API
Preprocessing
- pyemb.preprocessing.find_connected_components(A, attributes, n_components=None)
Find connected components of a multipartite graph.
- Parameters:
A (scipy.sparse.csr_matrix) – The adjacency matrix of the graph.
attributes (list of lists) – The attributes of the nodes. The first list contains the attributes of the nodes in rows. The second list contains the attributes of the nodes in the columns.
n_components (int) – The number of components to be found.
- Returns:
cc_As (list of scipy.sparse.csr_matrix) – The adjacency matrices of the connected components.
cc_attributes (list of lists) – The attributes of the nodes of the connected components. The first list contains the attributes of the nodes in the rows. The second list contains the attributes of the nodes in the columns.
- pyemb.preprocessing.find_subgraph(A, attributes, subgraph_attributes)
Find a subgraph of a multipartite graph.
- Parameters:
A (scipy.sparse.csr_matrix) – The adjacency matrix of the multipartite graph.
attributes (list of lists) – The attributes of the nodes. The first list contains the attributes of the nodes in rows. The second list contains the attributes of the nodes in the columns.
subgraph_attributes (list of lists) – The attributes of the nodes of the wanted in the subgraph. The first list contains the attributes of the nodes wanted in the rows. The second list contains the attributes of the nodes wanted in the column.
- Returns:
subgraph_A (scipy.sparse.csr_matrix) – The adjacency matrix of the subgraph.

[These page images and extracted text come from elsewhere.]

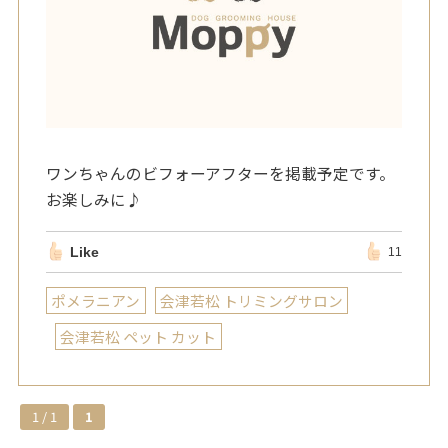
ワンちゃんのビフォーアフターを掲載予定です。
お楽しみに♪
Like
11
ポメラニアン
会津若松 トリミングサロン
会津若松 ペット カット
1 / 1
1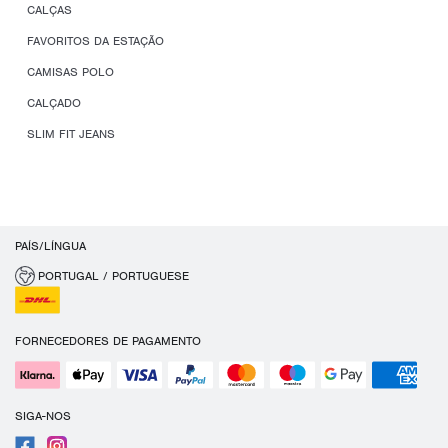
CALÇAS
FAVORITOS DA ESTAÇÃO
CAMISAS POLO
CALÇADO
SLIM FIT JEANS
PAÍS/LÍNGUA
PORTUGAL / PORTUGUESE
FORNECEDORES DE PAGAMENTO
SIGA-NOS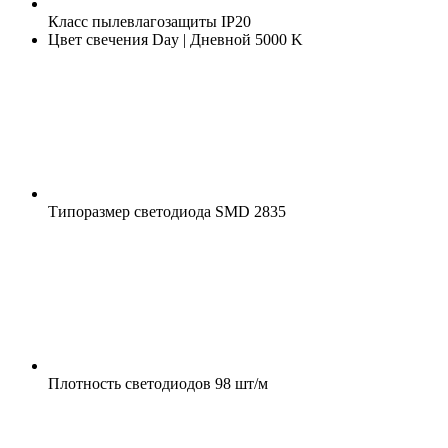
Класс пылевлагозащиты
IP20
Цвет свечения
Day | Дневной 5000 K
Типоразмер светодиода
SMD 2835
Плотность светодиодов
98 шт/м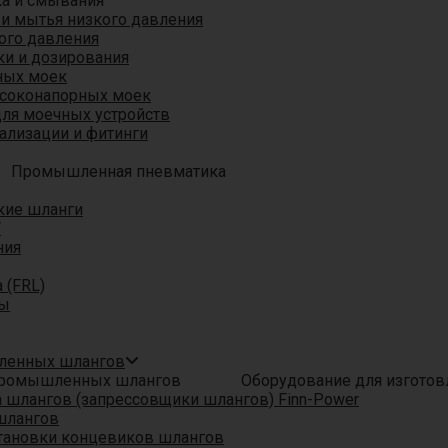
ка и смывания
 и мытья низкого давления
ого давления
ки и дозирования
ных моек
ысоконапорных моек
для моечных устройств
ализации и фитинги
Промышленная пневматика
кие шланги
T
ния
 (FRL)
ры
шленных шлангов
Оборудование для изгото
шлангов (запрессовщики шлангов) Finn-Power
шлангов
тановки концевиков шлангов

subgraph_attributes (list of lists) – The attributes of the nodes of the subgraph. The first list contains the attributes of the nodes in the rows. The second list contains the attributes of the nodes in the columns.
- pyemb.preprocessing.graph_from_dataframes(tables, relationship_cols, same_attribute=False, dynamic_col=None, weight_col=None, join_token='::')
Create a graph from a list of tables and relationships.
- Parameters:
tables (list of pandas.DataFrame) – The list of tables.
relationship_cols (list of lists) – The list of relationships. Either: Each relationship is a list of two lists, each of which contains the names of the columns in the corresponding table. Or, a list of lists and each pair is looked for in each table.
same_attribute (bool) – Whether the entities in the columns are from the same attribute.
dynamic_col (list of str) – The list of dynamic columns.
weight_col (list of str) – The list of weight columns.
join_token (str) – The token used to join the names of the partitions and the names of the nodes.
- Returns:
A (scipy.sparse.csr_matrix) – The adjacency matrix of the graph.
attributes (list of lists) – The attributes of the nodes. The first list contains the attributes of the nodes in the rows. The second list contains the attributes of the nodes in the columns.
- pyemb.preprocessing.largest_cc_of(A, attributes, partition, dynamic=False)
Find the connected component containing the most nodes from a partition.
- Parameters:
A (scipy.sparse.csr_matrix) – The adjacency matrix of the graph.
attributes (list of lists) – The attributes of the nodes. The first list contains the attributes of the nodes in rows. The second list contains the attributes of the nodes in the columns.
partition (str) – The partition to be searched.
dynamic (bool) – Whether we want the connected component containing the most nodes from dynamic part or not.
- Returns:
cc_A (scipy.sparse.csr_matrix) – The adjacency matrix of the connected component.
cc_attributes (list of lists) – The attributes of the nodes of the connected component. The first list contains the attributes of the nodes in the rows. The second list contains the attributes of the nodes in the columns.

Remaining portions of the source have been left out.